(Data supplied Opens)

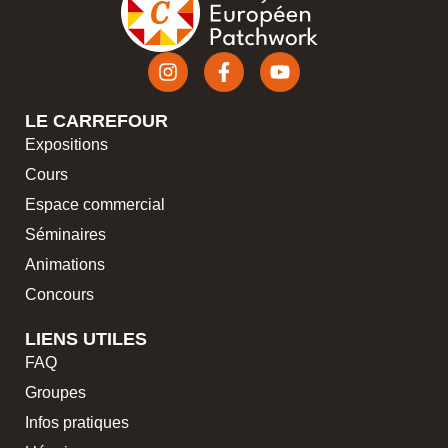
LE CARREFOUR
Expositions
Cours
Espace commercial
Séminaires
Animations
Concours
LIENS UTILES
FAQ
Groupes
Infos pratiques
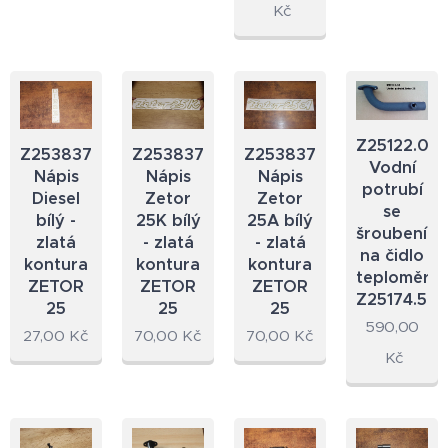
Kč
Z25122.02
Z2538374.23
Z2538373.23
Z2538372.23
Vodní
Nápis
Nápis
Nápis
potrubí
Diesel
Zetor
Zetor
se
bílý -
25K bílý
25A bílý
šroubením
zlatá
- zlatá
- zlatá
na čidlo
kontura
kontura
kontura
teploměru
ZETOR
ZETOR
ZETOR
Z25174.52
25
25
25
590,00
27,00
Kč
70,00
Kč
70,00
Kč
Kč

(Data supplied Closes)

## Problem to solve
Every entry must be written out exactly, with all pictures left out.

## Response to the task
LE CARREFOUR
Expositions
Cours
Espace commercial
Séminaires
Animations
Concours
LIENS UTILES
FAQ
Groupes
Infos pratiques
Kč
Z25122.02
Z2538374.23
Z2538373.23
Z2538372.23
Vodní
Nápis
Nápis
Nápis
potrubí
Diesel
Zetor
Zetor
se
bílý -
25K bílý
25A bílý
šroubením
zlatá
- zlatá
- zlatá
na čidlo
kontura
kontura
kontura
teploměru
ZETOR
ZETOR
ZETOR
Z25174.52
25
25
25
590,00
27,00
Kč
70,00
Kč
70,00
Kč
Kč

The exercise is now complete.